* [EXERCISE DESCRIPTION]: In the copy you make of the entries, no picture should appear, and every word must match.

[DATA EXTRACT]

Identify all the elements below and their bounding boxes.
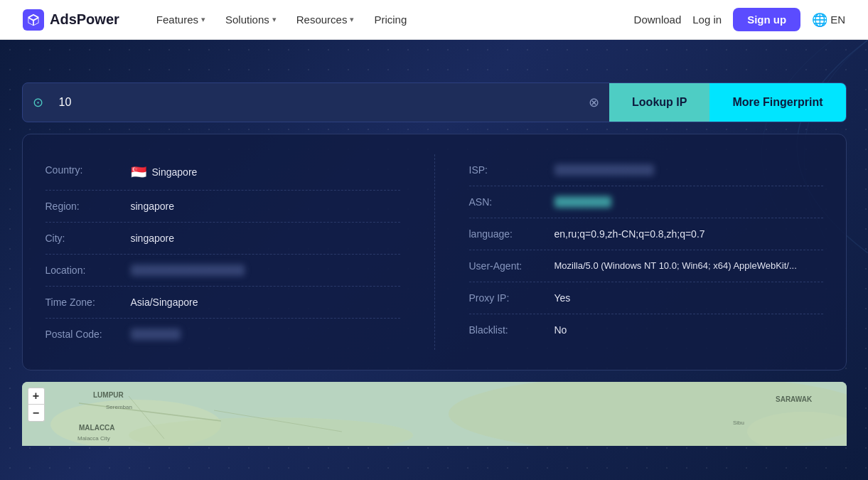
nav-pricing[interactable]: Pricing bbox=[365, 9, 415, 30]
asn-blurred bbox=[554, 196, 611, 208]
svg-text:Malacca City: Malacca City bbox=[77, 435, 110, 442]
chevron-down-icon: ▾ bbox=[201, 15, 205, 24]
result-asn: ASN: bbox=[469, 186, 823, 218]
svg-text:SARAWAK: SARAWAK bbox=[776, 395, 813, 403]
nav-links: Features ▾ Solutions ▾ Resources ▾ Prici… bbox=[148, 9, 634, 30]
nav-signup-button[interactable]: Sign up bbox=[733, 8, 800, 31]
search-input[interactable] bbox=[53, 96, 579, 109]
result-language: language: en,ru;q=0.9,zh-CN;q=0.8,zh;q=0… bbox=[469, 218, 823, 250]
search-icon-wrap: ⊙ bbox=[23, 95, 53, 110]
nav-language[interactable]: 🌐 EN bbox=[812, 12, 845, 28]
chevron-down-icon: ▾ bbox=[350, 15, 354, 24]
postal-blurred bbox=[131, 329, 181, 340]
more-fingerprint-button[interactable]: More Fingerprint bbox=[709, 82, 845, 122]
logo-text: AdsPower bbox=[50, 11, 119, 28]
nav-right: Download Log in Sign up 🌐 EN bbox=[634, 8, 845, 31]
nav-login[interactable]: Log in bbox=[692, 14, 722, 26]
location-blurred bbox=[131, 265, 245, 276]
result-timezone: Time Zone: Asia/Singapore bbox=[45, 287, 400, 319]
logo-icon bbox=[23, 9, 44, 31]
result-postal: Postal Code: bbox=[45, 319, 400, 350]
map-svg: LUMPUR Seremban MALACCA Malacca City SAR… bbox=[22, 382, 847, 446]
globe-icon: 🌐 bbox=[812, 12, 827, 28]
isp-blurred bbox=[554, 164, 654, 176]
map-zoom-out[interactable]: − bbox=[28, 405, 45, 422]
search-icon: ⊙ bbox=[33, 95, 43, 110]
search-bar: ⊙ ⊗ Lookup IP More Fingerprint bbox=[22, 82, 847, 122]
results-card: Country: 🇸🇬 Singapore Region: singapore … bbox=[22, 134, 847, 370]
result-isp: ISP: bbox=[469, 154, 823, 186]
result-proxy: Proxy IP: Yes bbox=[469, 282, 823, 314]
map-zoom-in[interactable]: + bbox=[28, 388, 45, 405]
result-blacklist: Blacklist: No bbox=[469, 314, 823, 346]
result-region: Region: singapore bbox=[45, 191, 400, 223]
nav-features[interactable]: Features ▾ bbox=[148, 9, 214, 30]
result-country: Country: 🇸🇬 Singapore bbox=[45, 154, 400, 191]
svg-text:MALACCA: MALACCA bbox=[79, 424, 115, 432]
flag-icon: 🇸🇬 bbox=[131, 164, 146, 180]
map-controls: + − bbox=[28, 388, 45, 422]
lookup-ip-button[interactable]: Lookup IP bbox=[609, 82, 709, 122]
nav-solutions[interactable]: Solutions ▾ bbox=[217, 9, 285, 30]
result-city: City: singapore bbox=[45, 223, 400, 255]
results-grid: Country: 🇸🇬 Singapore Region: singapore … bbox=[45, 154, 823, 350]
svg-text:LUMPUR: LUMPUR bbox=[93, 391, 124, 399]
navbar: AdsPower Features ▾ Solutions ▾ Resource… bbox=[0, 0, 868, 40]
main-content: ⊙ ⊗ Lookup IP More Fingerprint Country: … bbox=[0, 40, 868, 480]
right-column: ISP: ASN: language: en,ru;q=0.9,zh-CN;q=… bbox=[434, 154, 823, 350]
chevron-down-icon: ▾ bbox=[272, 15, 277, 24]
nav-download[interactable]: Download bbox=[634, 14, 682, 26]
svg-text:Sibu: Sibu bbox=[733, 420, 744, 426]
nav-resources[interactable]: Resources ▾ bbox=[288, 9, 363, 30]
left-column: Country: 🇸🇬 Singapore Region: singapore … bbox=[45, 154, 434, 350]
result-user-agent: User-Agent: Mozilla/5.0 (Windows NT 10.0… bbox=[469, 250, 823, 282]
map-container: LUMPUR Seremban MALACCA Malacca City SAR… bbox=[22, 382, 847, 446]
logo[interactable]: AdsPower bbox=[23, 9, 119, 31]
clear-button[interactable]: ⊗ bbox=[579, 95, 609, 110]
svg-text:Seremban: Seremban bbox=[106, 404, 132, 410]
result-location: Location: bbox=[45, 255, 400, 287]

[/DATA EXTRACT]

* [ANSWER BOX]:
Identify all the elements below and their bounding boxes.
nav-pricing[interactable]: Pricing bbox=[365, 9, 415, 30]
asn-blurred bbox=[554, 196, 611, 208]
svg-text:Malacca City: Malacca City bbox=[77, 435, 110, 442]
chevron-down-icon: ▾ bbox=[201, 15, 205, 24]
result-asn: ASN: bbox=[469, 186, 823, 218]
svg-text:SARAWAK: SARAWAK bbox=[776, 395, 813, 403]
nav-links: Features ▾ Solutions ▾ Resources ▾ Prici… bbox=[148, 9, 634, 30]
nav-signup-button[interactable]: Sign up bbox=[733, 8, 800, 31]
search-input[interactable] bbox=[53, 96, 579, 109]
result-language: language: en,ru;q=0.9,zh-CN;q=0.8,zh;q=0… bbox=[469, 218, 823, 250]
search-icon-wrap: ⊙ bbox=[23, 95, 53, 110]
nav-language[interactable]: 🌐 EN bbox=[812, 12, 845, 28]
chevron-down-icon: ▾ bbox=[350, 15, 354, 24]
postal-blurred bbox=[131, 329, 181, 340]
more-fingerprint-button[interactable]: More Fingerprint bbox=[709, 82, 845, 122]
logo-text: AdsPower bbox=[50, 11, 119, 28]
nav-right: Download Log in Sign up 🌐 EN bbox=[634, 8, 845, 31]
nav-login[interactable]: Log in bbox=[692, 14, 722, 26]
location-blurred bbox=[131, 265, 245, 276]
result-timezone: Time Zone: Asia/Singapore bbox=[45, 287, 400, 319]
logo-icon bbox=[23, 9, 44, 31]
result-postal: Postal Code: bbox=[45, 319, 400, 350]
map-svg: LUMPUR Seremban MALACCA Malacca City SAR… bbox=[22, 382, 847, 446]
globe-icon: 🌐 bbox=[812, 12, 827, 28]
isp-blurred bbox=[554, 164, 654, 176]
map-zoom-out[interactable]: − bbox=[28, 405, 45, 422]
search-icon: ⊙ bbox=[33, 95, 43, 110]
search-bar: ⊙ ⊗ Lookup IP More Fingerprint bbox=[22, 82, 847, 122]
results-card: Country: 🇸🇬 Singapore Region: singapore … bbox=[22, 134, 847, 370]
result-isp: ISP: bbox=[469, 154, 823, 186]
result-proxy: Proxy IP: Yes bbox=[469, 282, 823, 314]
map-zoom-in[interactable]: + bbox=[28, 388, 45, 405]
result-blacklist: Blacklist: No bbox=[469, 314, 823, 346]
result-region: Region: singapore bbox=[45, 191, 400, 223]
nav-features[interactable]: Features ▾ bbox=[148, 9, 214, 30]
result-country: Country: 🇸🇬 Singapore bbox=[45, 154, 400, 191]
svg-text:MALACCA: MALACCA bbox=[79, 424, 115, 432]
flag-icon: 🇸🇬 bbox=[131, 164, 146, 180]
map-controls: + − bbox=[28, 388, 45, 422]
lookup-ip-button[interactable]: Lookup IP bbox=[609, 82, 709, 122]
nav-solutions[interactable]: Solutions ▾ bbox=[217, 9, 285, 30]
result-city: City: singapore bbox=[45, 223, 400, 255]
results-grid: Country: 🇸🇬 Singapore Region: singapore … bbox=[45, 154, 823, 350]
svg-text:LUMPUR: LUMPUR bbox=[93, 391, 124, 399]
navbar: AdsPower Features ▾ Solutions ▾ Resource… bbox=[0, 0, 868, 40]
main-content: ⊙ ⊗ Lookup IP More Fingerprint Country: … bbox=[0, 40, 868, 480]
right-column: ISP: ASN: language: en,ru;q=0.9,zh-CN;q=… bbox=[434, 154, 823, 350]
chevron-down-icon: ▾ bbox=[272, 15, 277, 24]
nav-download[interactable]: Download bbox=[634, 14, 682, 26]
svg-text:Sibu: Sibu bbox=[733, 420, 744, 426]
nav-resources[interactable]: Resources ▾ bbox=[288, 9, 363, 30]
left-column: Country: 🇸🇬 Singapore Region: singapore … bbox=[45, 154, 434, 350]
result-user-agent: User-Agent: Mozilla/5.0 (Windows NT 10.0… bbox=[469, 250, 823, 282]
map-container: LUMPUR Seremban MALACCA Malacca City SAR… bbox=[22, 382, 847, 446]
logo[interactable]: AdsPower bbox=[23, 9, 119, 31]
clear-button[interactable]: ⊗ bbox=[579, 95, 609, 110]
svg-text:Seremban: Seremban bbox=[106, 404, 132, 410]
result-location: Location: bbox=[45, 255, 400, 287]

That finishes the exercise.